Yaşar Kemal de Akdeniz'i, dağları, ırmakları, göçleri, insan ilişkilerini... yazar, Braudel de. Fark? Fark, eğer bir cümleye sığdıracak olursak, Barthes'ın Sade ile 'Gözün Öyküsü'nün yazarı Bataille karşılaştırmasından esinle: Yaşar Kemal dilinin insanın gerçek varlığına dair çağrışımı vardır ve bir üsluptur (Barthes, 2001; 69):
Ha, bir de hayvan... Braudel'in gerek 'Akdeniz'inde gerekse 'Maddi Uygarlık'ında hayvanın esamesi okunmaz. Hayvansız bir dünyadır Braudel’inki.
Hayvan Balığından taşına, arısından dalından kopmuş yaprağına, çocuğundan sarı sıcağına, suyundan çakılına insan gibi kırılgan olan ve tüm benzersizlikleri barındıran doğanın her öğesi "bir canlıdır ve bu niteliğiyle bir kendine özgülük, bir kişilik edinir" (Gökalp, 1998; 23), romanın kurgusuna bir ritm sağlar.
"Çok arı, böcek, kurbağa, bukalemun gördüm. Bu hayvanların her biri doğayı kendine özgü bir biçimde yaşıyordu. Bu açıdan insanlar da bu hayvanlardan farklı değil: Doğada kendi yerini bulmak bir yaşam biçiminden çok, var olmanın temel koşuludur. Görünüşte aynı büyüklükte, aynı renkte her böceğin her yaprağın, her çiçeğin, her kelebeğin bir kişiliği vardı. (...) her yaratığın bir özelliği vardı. Bu buluşu yazarlık mesleğimde hep korumak istedim (aktaran Gökalp, s. 23; Yaşar Kemal Kendini Anlatıyor 4. baskı sayfa 117, "çeviri" farkı var)."
İnsan - hayvan ilişkisi
Yaşar Kemal'in insana, hayvana, bitkiye, her türlü canlıya ve hatta giderek cansıza da gösterdiği bu özen, güç uygulamaktan uzak bu ayrısız gayrısız tutum tüm romanlarının ırasıdır. 'Karıncanın Su İçtiği' adlı romanında şu diyalog: "Bu adada üçünüzden başka kimse var mı?" "Var" dedi Poyraz, öbür kanepenin üstünde bir yeşil böcekle oynayan kediyi gösterdi (Yaşar Kemal, 2002; 23)
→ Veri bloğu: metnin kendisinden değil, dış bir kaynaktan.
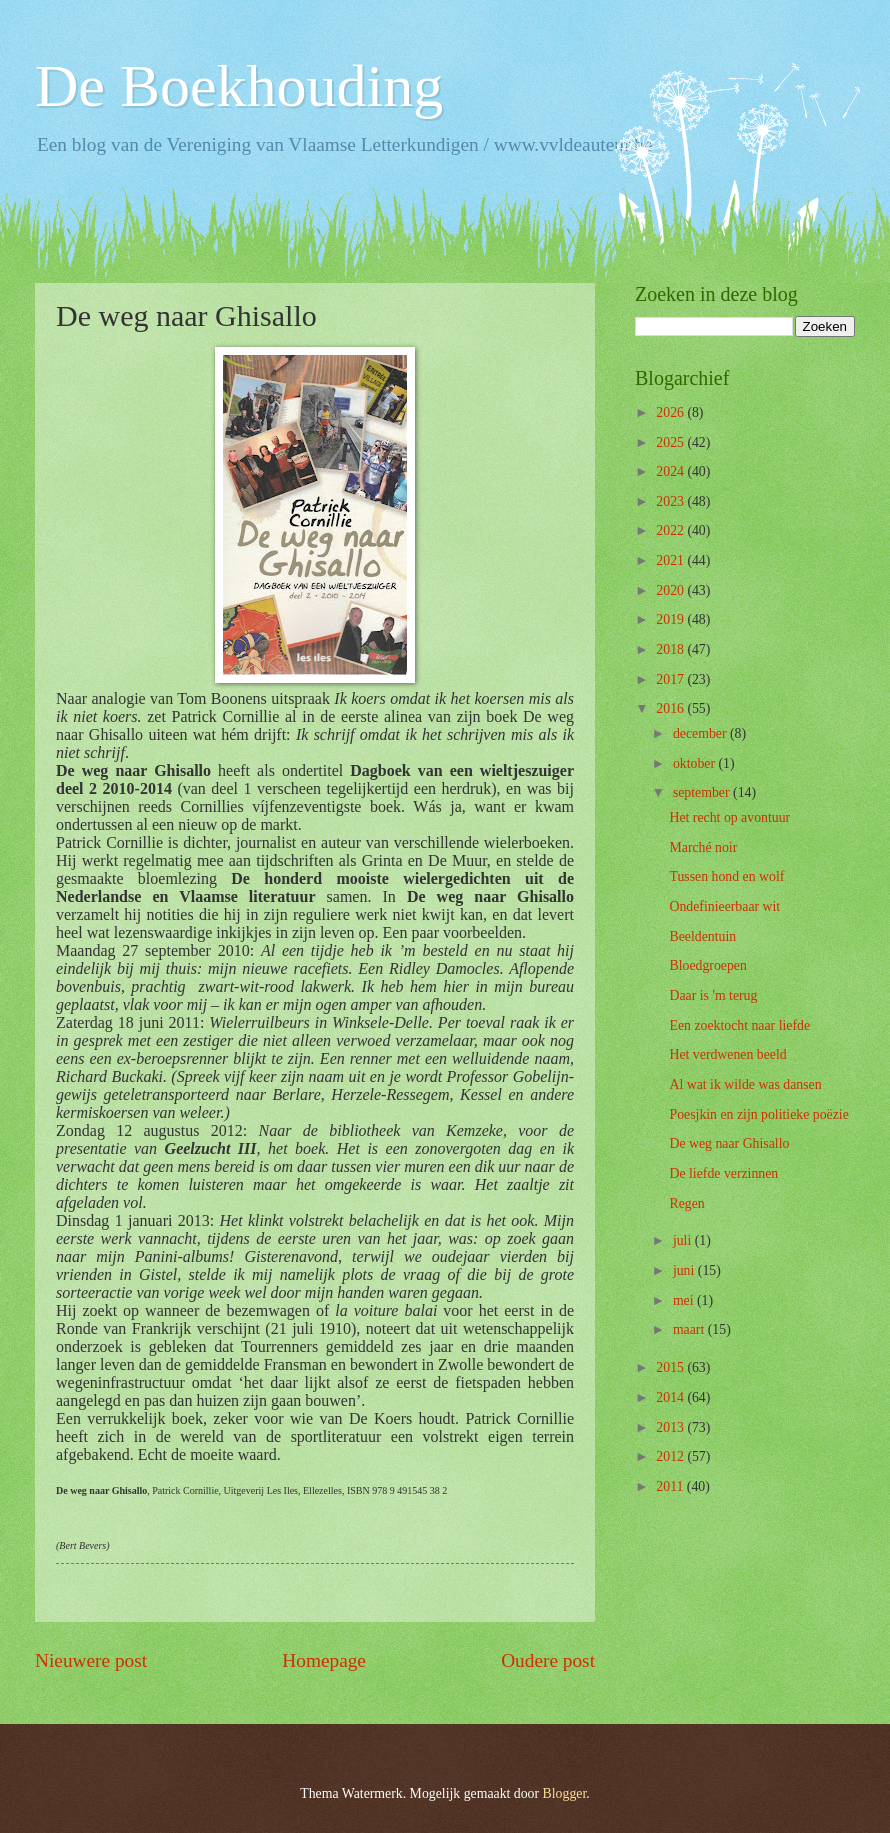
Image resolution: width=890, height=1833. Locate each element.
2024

Ne cımbızla aranıp bulunmuş, ne de romana ayrıksı bir özellik olarak iliştirilmemiş bu ve benzeri insan - hayvan bir adalağı, ilk romanından son romanına kadar yazdığı binlerce roman sayfasında olanca sıradanlıkları, olağanlığı içinde bulunur.
Burada durup Adorno'ya uzanalım. 'İnsan ve Hayvan' adlı fragmanında şöyle yazar Adorno: "Çocuğun başını ve hayvanın sırtını kayıtsızca okşamanın anlamı şudur: Bu el yok edebilir. (...) Okşamalar, sevgi gösterileri iktidar karşısında herkesin aynı olduğunu, kendine özgü bir varlığın bulunmadığını açıklar (Adorno, 1996; 171)." Adorno'nun insan ve hayvan arasındaki ilişkisi üzerine bu son derece çarpıcı, sarsıcı saptaması Yaşar Kemal'in romanlarında bolca karşılaştığımız insan - hayvan ilişkisiyle çakışmaz, dahası bir karşıtlık içindedir.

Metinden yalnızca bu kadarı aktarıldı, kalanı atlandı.